-- Supplied records follows --
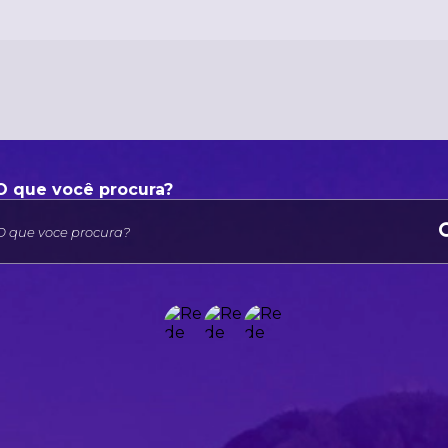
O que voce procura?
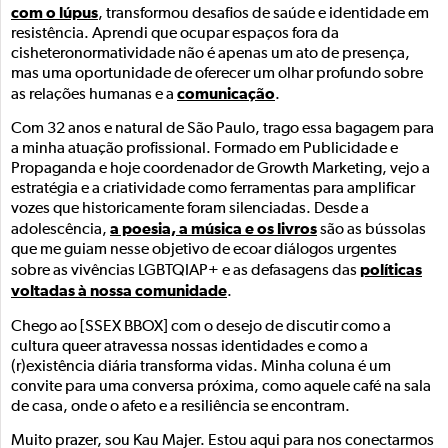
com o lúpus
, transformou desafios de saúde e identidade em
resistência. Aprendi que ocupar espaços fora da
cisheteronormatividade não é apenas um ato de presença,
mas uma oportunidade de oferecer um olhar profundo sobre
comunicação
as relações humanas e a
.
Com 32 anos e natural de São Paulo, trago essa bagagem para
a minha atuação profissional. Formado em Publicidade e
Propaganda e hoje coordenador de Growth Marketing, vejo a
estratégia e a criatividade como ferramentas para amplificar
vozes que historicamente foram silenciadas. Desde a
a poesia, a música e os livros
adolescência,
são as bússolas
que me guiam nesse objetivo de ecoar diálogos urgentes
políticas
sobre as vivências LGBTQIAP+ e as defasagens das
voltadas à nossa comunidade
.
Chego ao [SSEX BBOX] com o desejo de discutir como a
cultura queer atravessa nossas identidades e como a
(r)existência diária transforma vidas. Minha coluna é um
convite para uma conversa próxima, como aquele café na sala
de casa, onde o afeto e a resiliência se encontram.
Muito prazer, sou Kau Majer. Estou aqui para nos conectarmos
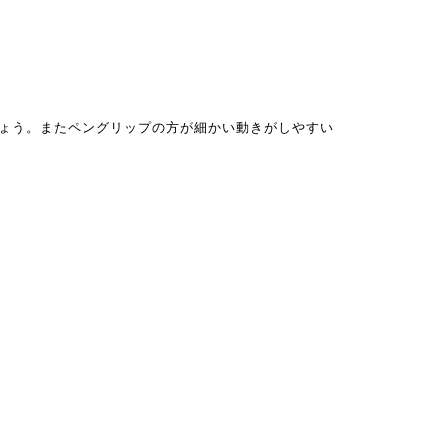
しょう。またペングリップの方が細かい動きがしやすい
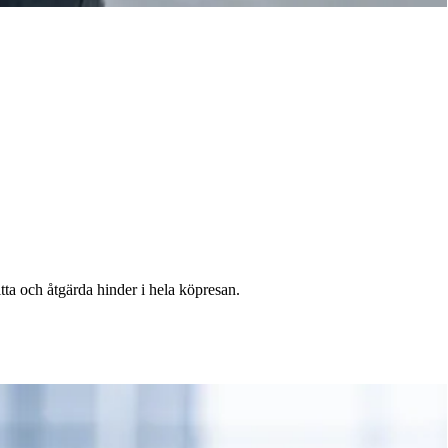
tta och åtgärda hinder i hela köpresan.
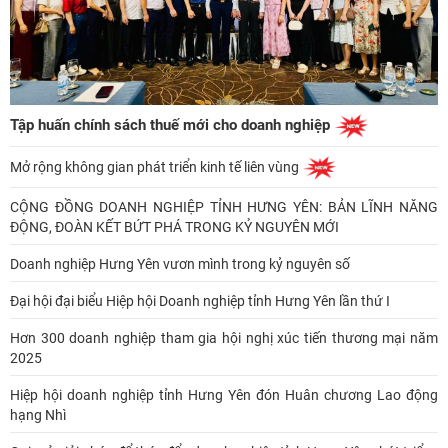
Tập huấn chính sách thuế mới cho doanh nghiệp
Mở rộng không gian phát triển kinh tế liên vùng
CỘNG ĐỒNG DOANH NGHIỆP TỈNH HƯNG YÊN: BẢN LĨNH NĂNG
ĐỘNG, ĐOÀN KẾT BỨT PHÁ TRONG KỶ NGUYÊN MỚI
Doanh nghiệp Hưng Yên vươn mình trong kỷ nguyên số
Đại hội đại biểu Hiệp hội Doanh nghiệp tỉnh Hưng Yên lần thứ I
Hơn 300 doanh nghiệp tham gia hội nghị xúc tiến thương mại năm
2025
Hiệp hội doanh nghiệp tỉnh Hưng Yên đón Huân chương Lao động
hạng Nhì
-- Supplied records concluded --
**What to produce**. Since the pictures are not wanted, write out the rest of the data exactly as it reads.

**Response**.
O que voce procura?
com o lúpus
, transformou desafios de saúde e identidade em
resistência. Aprendi que ocupar espaços fora da
cisheteronormatividade não é apenas um ato de presença,
mas uma oportunidade de oferecer um olhar profundo sobre
comunicação
as relações humanas e a
.
Com 32 anos e natural de São Paulo, trago essa bagagem para
a minha atuação profissional. Formado em Publicidade e
Propaganda e hoje coordenador de Growth Marketing, vejo a
estratégia e a criatividade como ferramentas para amplificar
vozes que historicamente foram silenciadas. Desde a
a poesia, a música e os livros
adolescência,
são as bússolas
que me guiam nesse objetivo de ecoar diálogos urgentes
políticas
sobre as vivências LGBTQIAP+ e as defasagens das
voltadas à nossa comunidade
.
Chego ao [SSEX BBOX] com o desejo de discutir como a
cultura queer atravessa nossas identidades e como a
(r)existência diária transforma vidas. Minha coluna é um
convite para uma conversa próxima, como aquele café na sala
de casa, onde o afeto e a resiliência se encontram.
Muito prazer, sou Kau Majer. Estou aqui para nos conectarmos
しょう。またペングリップの方が細かい動きがしやすい
tta och åtgärda hinder i hela köpresan.
Tập huấn chính sách thuế mới cho doanh nghiệp
Mở rộng không gian phát triển kinh tế liên vùng
CỘNG ĐỒNG DOANH NGHIỆP TỈNH HƯNG YÊN: BẢN LĨNH NĂNG
ĐỘNG, ĐOÀN KẾT BỨT PHÁ TRONG KỶ NGUYÊN MỚI
Doanh nghiệp Hưng Yên vươn mình trong kỷ nguyên số
Đại hội đại biểu Hiệp hội Doanh nghiệp tỉnh Hưng Yên lần thứ I
Hơn 300 doanh nghiệp tham gia hội nghị xúc tiến thương mại năm
2025
Hiệp hội doanh nghiệp tỉnh Hưng Yên đón Huân chương Lao động
hạng Nhì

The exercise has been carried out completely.